*DESCRIPTION OF THE TASK*
For this exercise, please return exactly the line containing "Identify the location" and each line after it through the end of the records, with no pictures included.

(Dataset items)

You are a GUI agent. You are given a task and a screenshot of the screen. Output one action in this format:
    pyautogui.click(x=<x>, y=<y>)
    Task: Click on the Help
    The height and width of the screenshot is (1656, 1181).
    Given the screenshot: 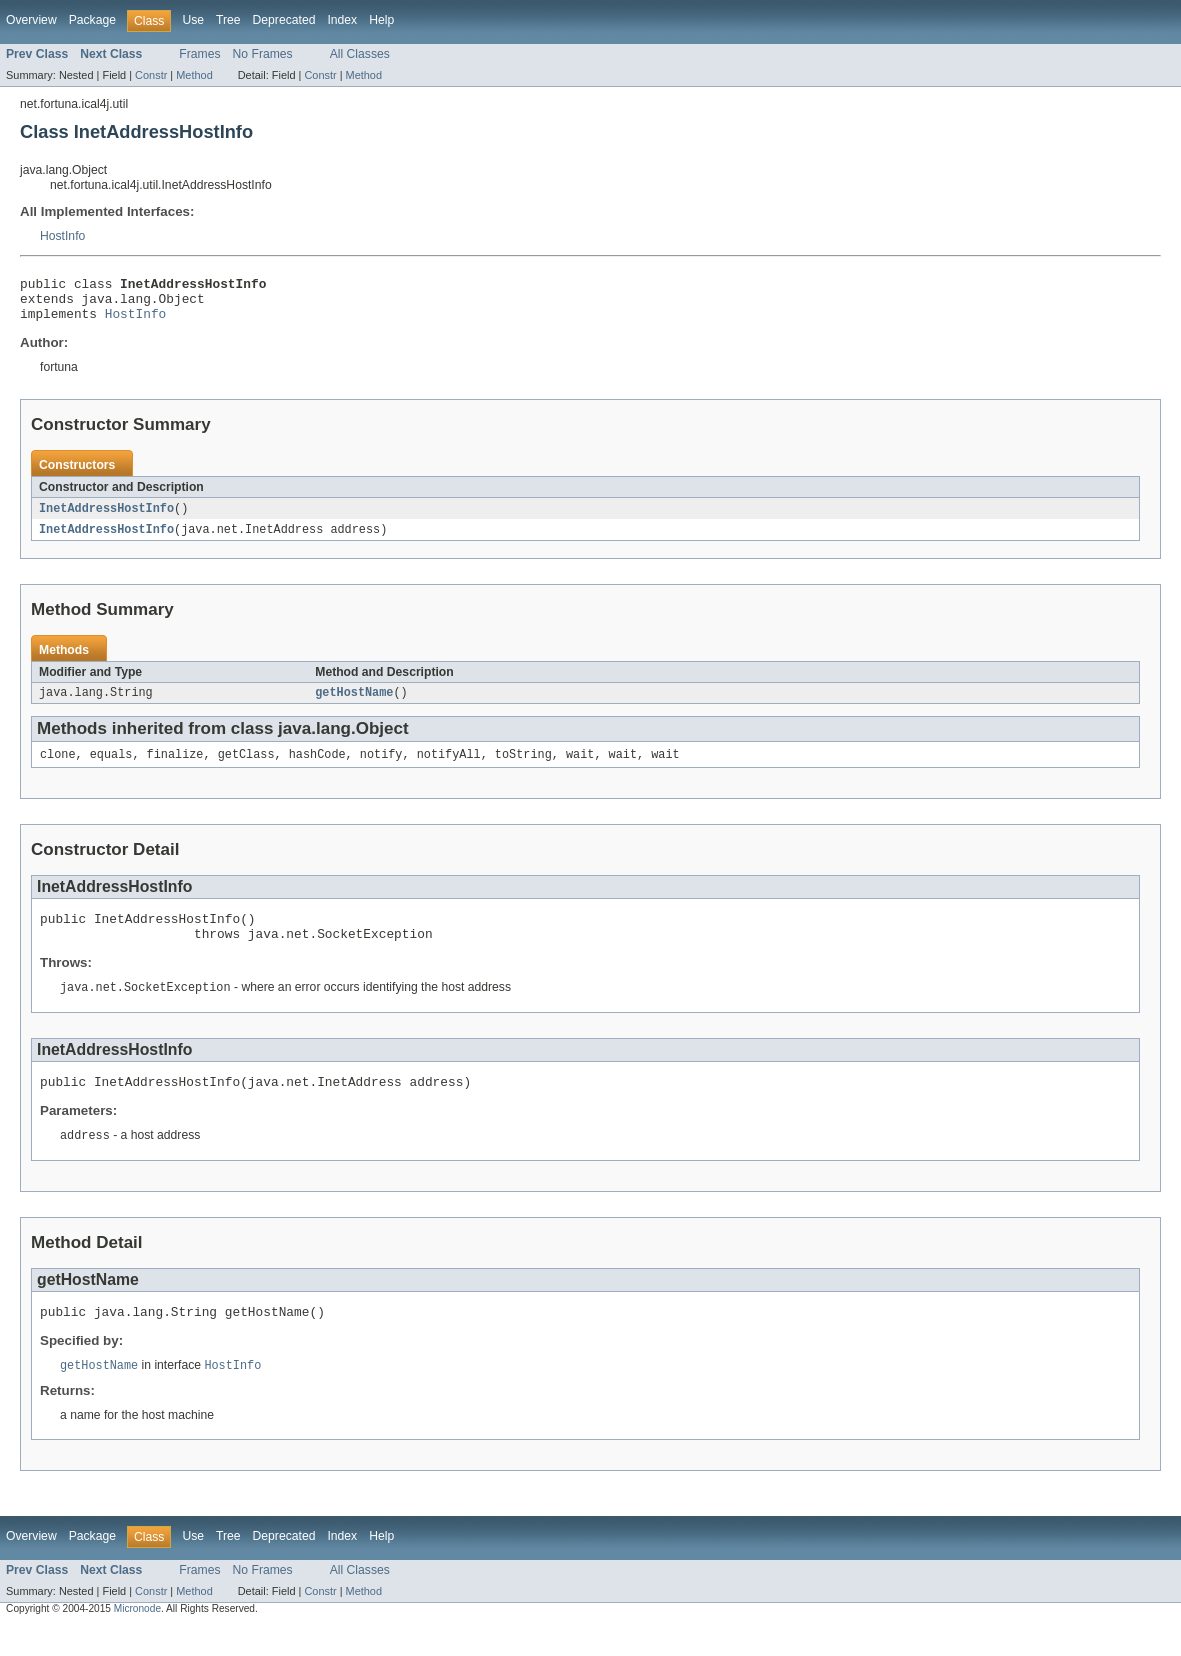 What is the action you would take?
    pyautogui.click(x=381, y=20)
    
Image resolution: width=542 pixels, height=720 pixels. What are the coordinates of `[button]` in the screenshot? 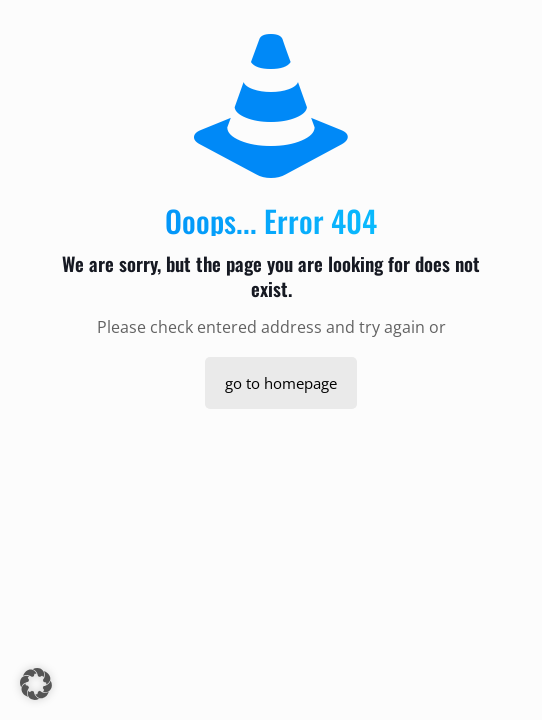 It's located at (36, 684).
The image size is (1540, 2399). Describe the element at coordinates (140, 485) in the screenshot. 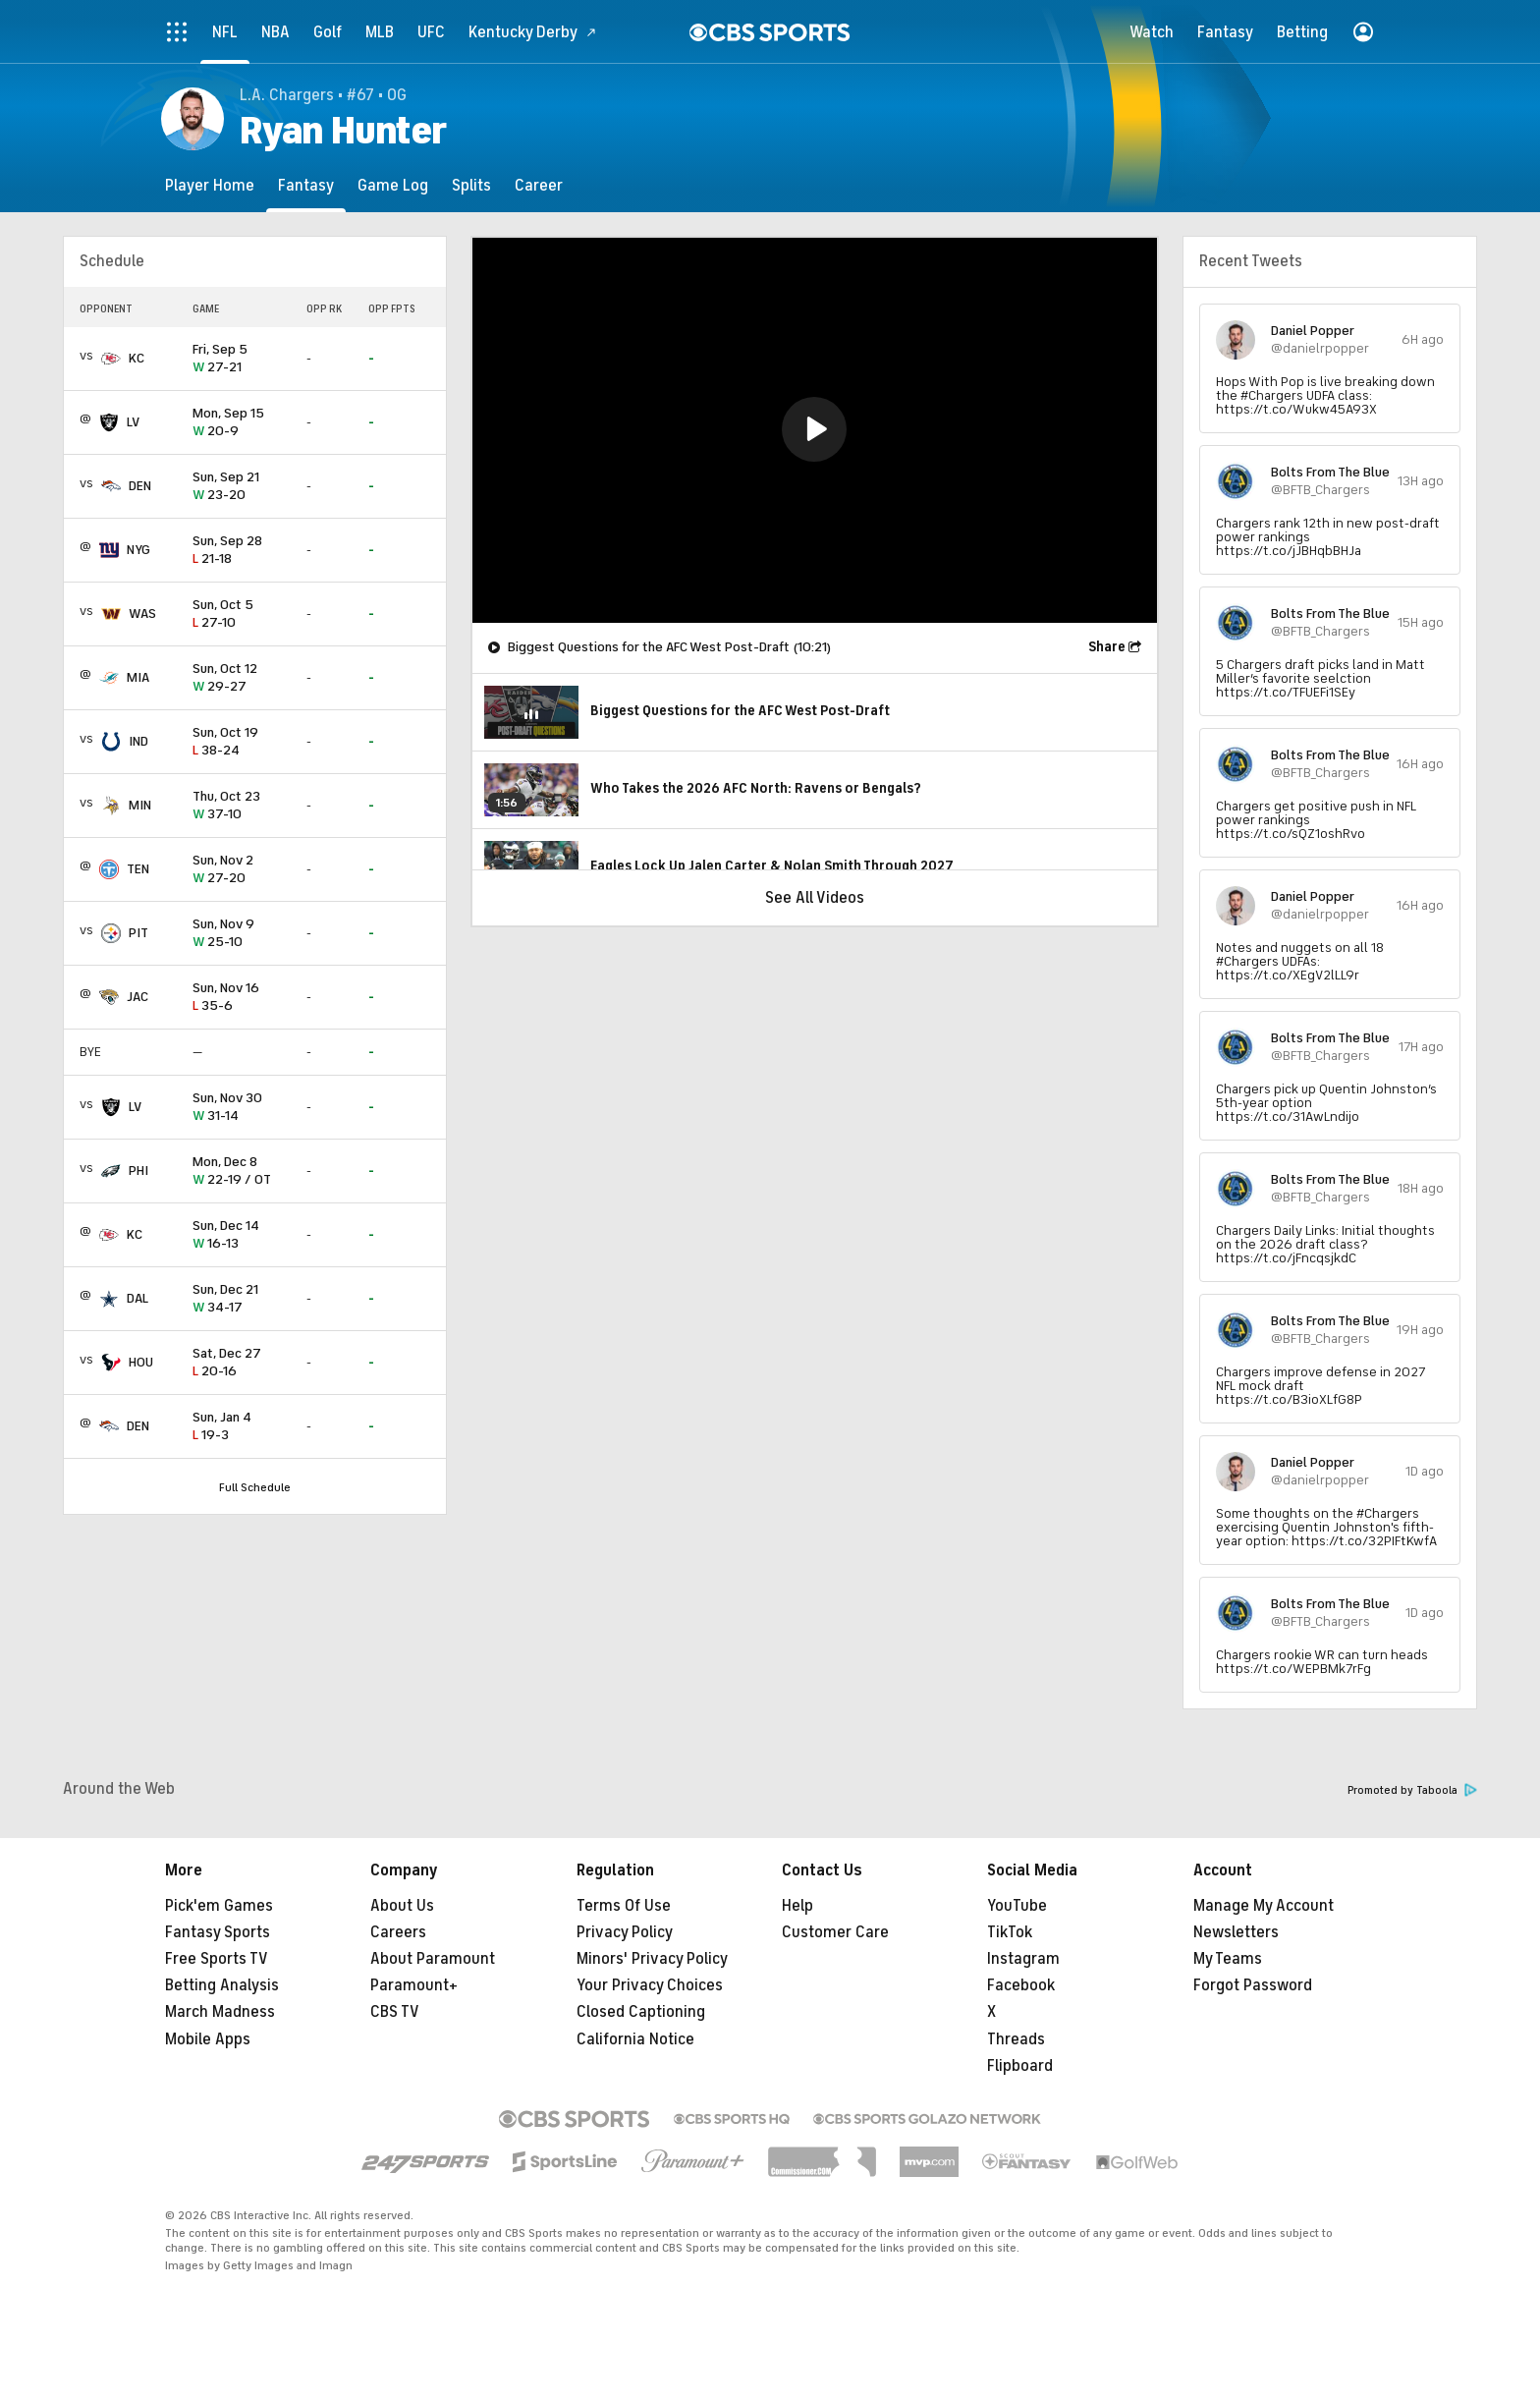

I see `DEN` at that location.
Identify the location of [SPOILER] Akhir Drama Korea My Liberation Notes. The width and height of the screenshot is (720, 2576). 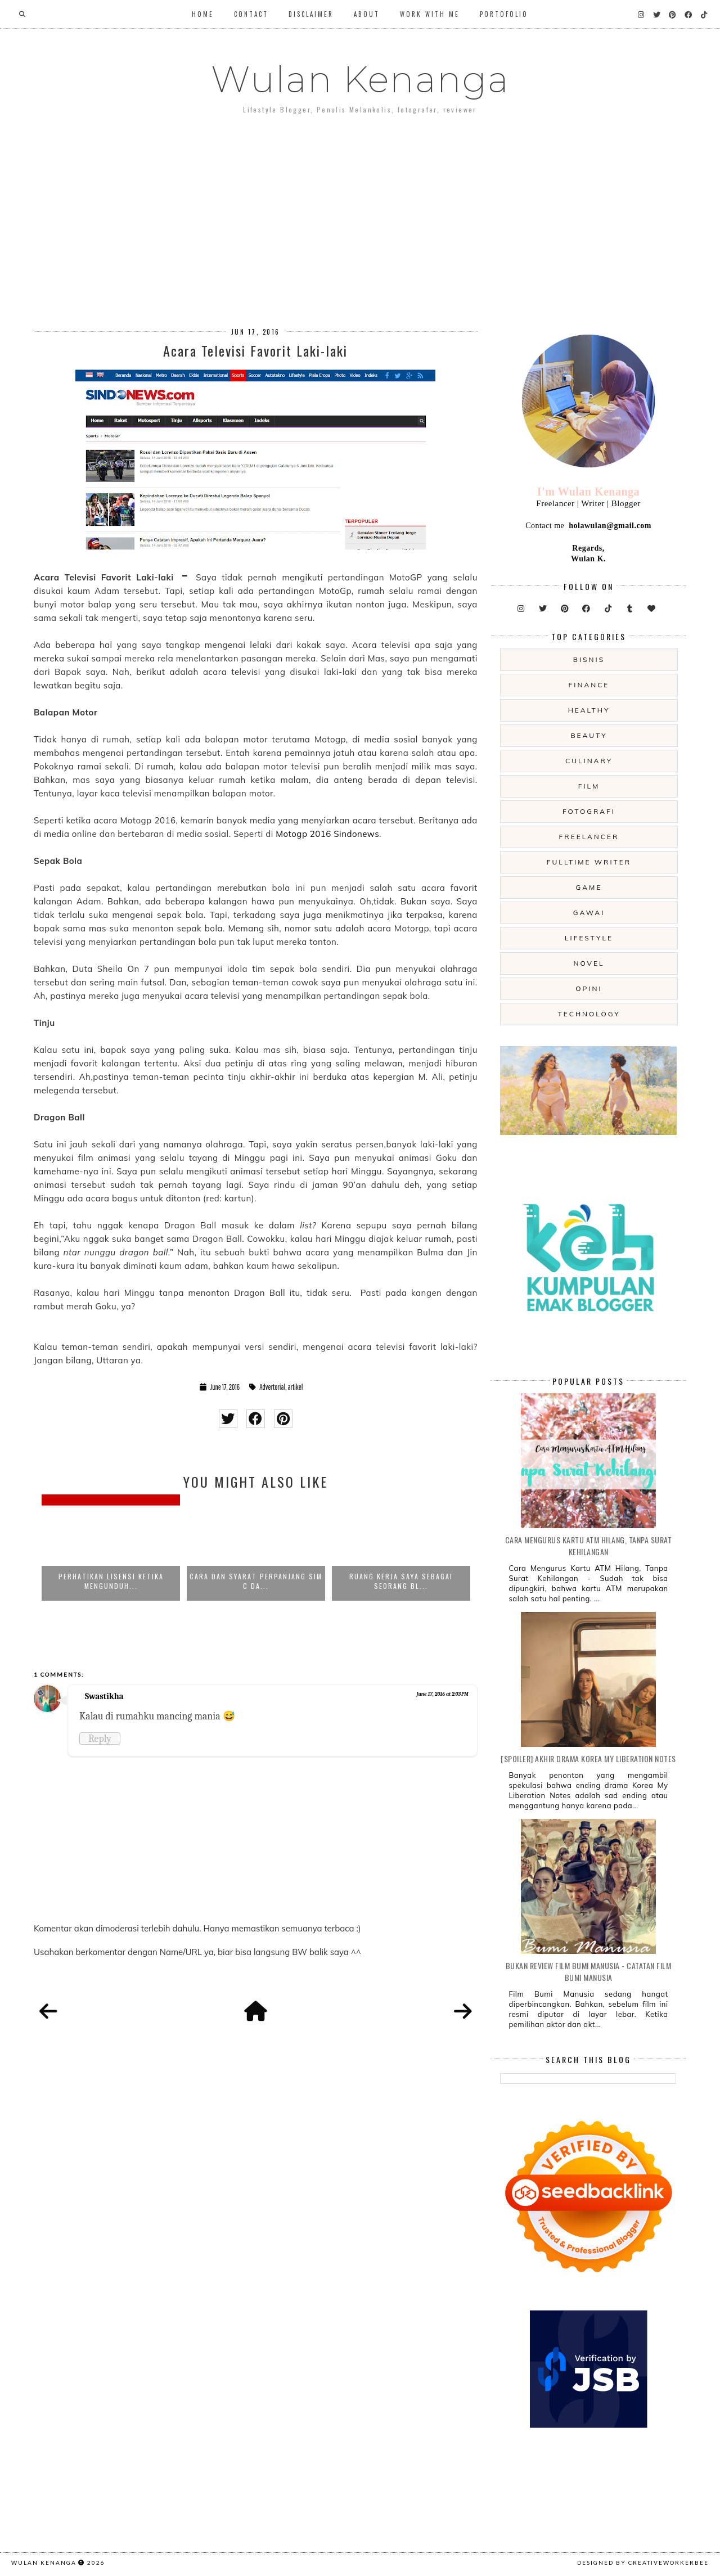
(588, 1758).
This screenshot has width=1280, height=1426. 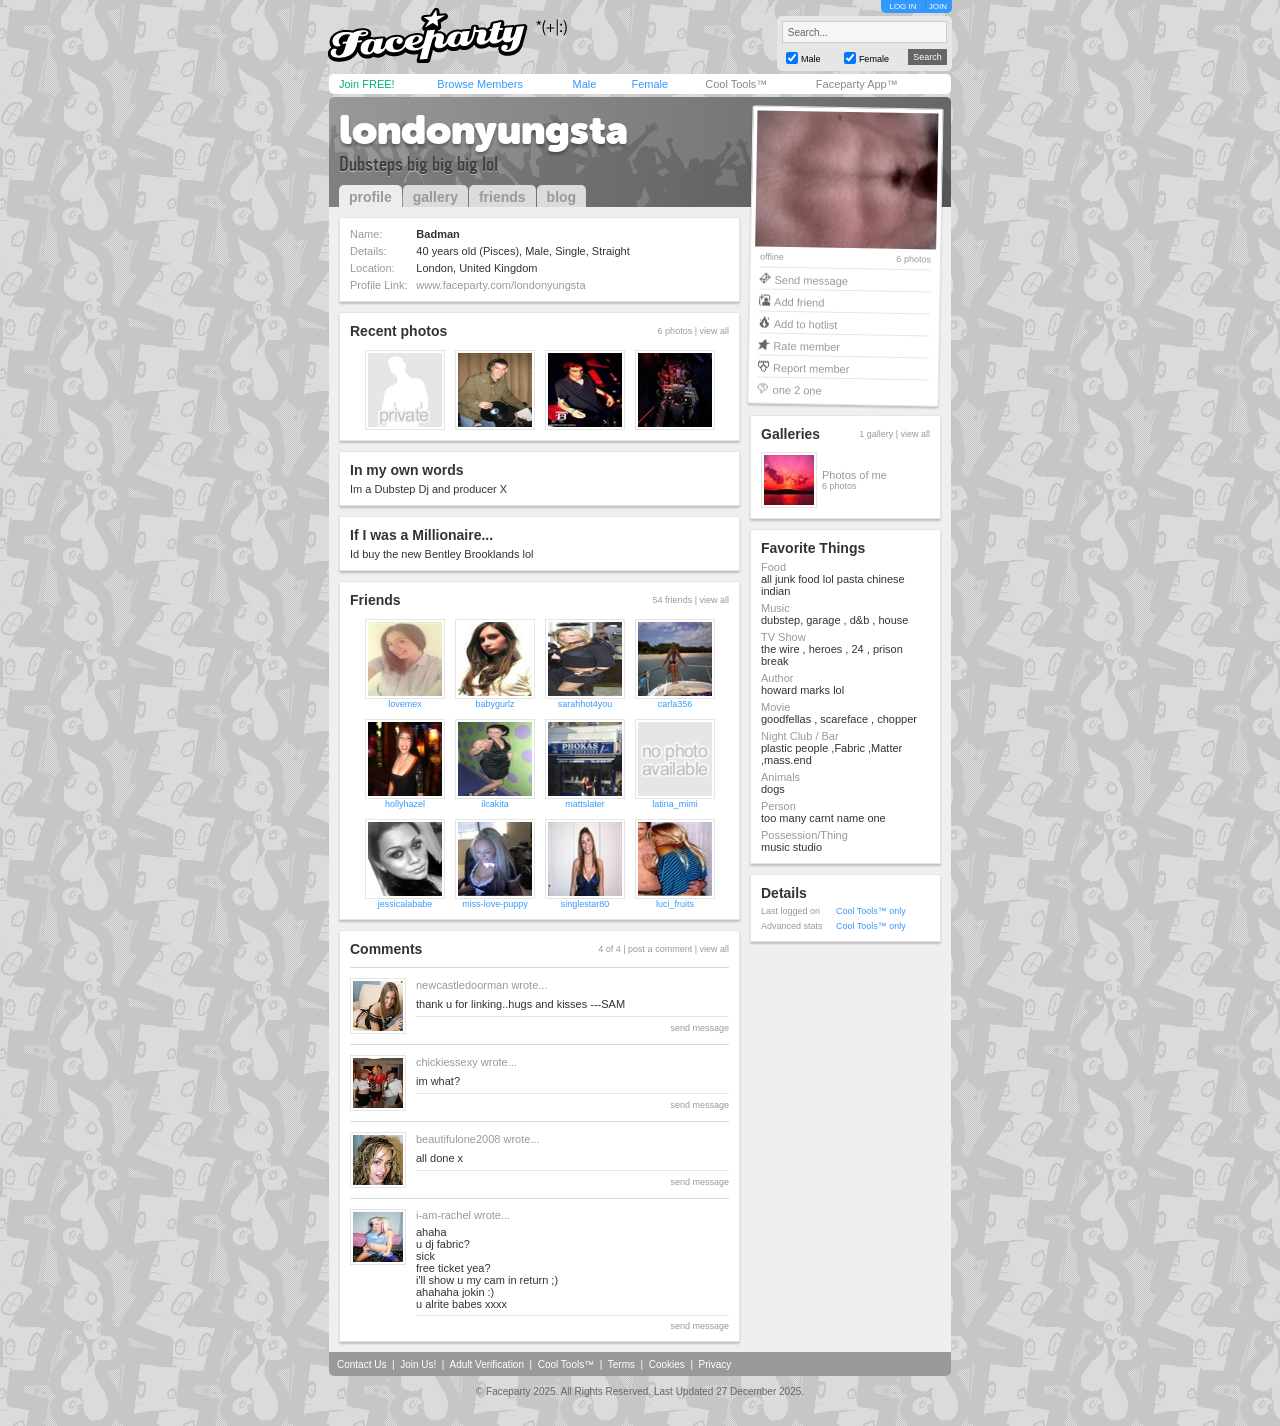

*TASK OUTPUT*
Identify the location of [SPOILER] Akhir Drama Korea My Liberation Notes. The width and height of the screenshot is (720, 2576). 
(588, 1758).
This screenshot has width=1280, height=1426. 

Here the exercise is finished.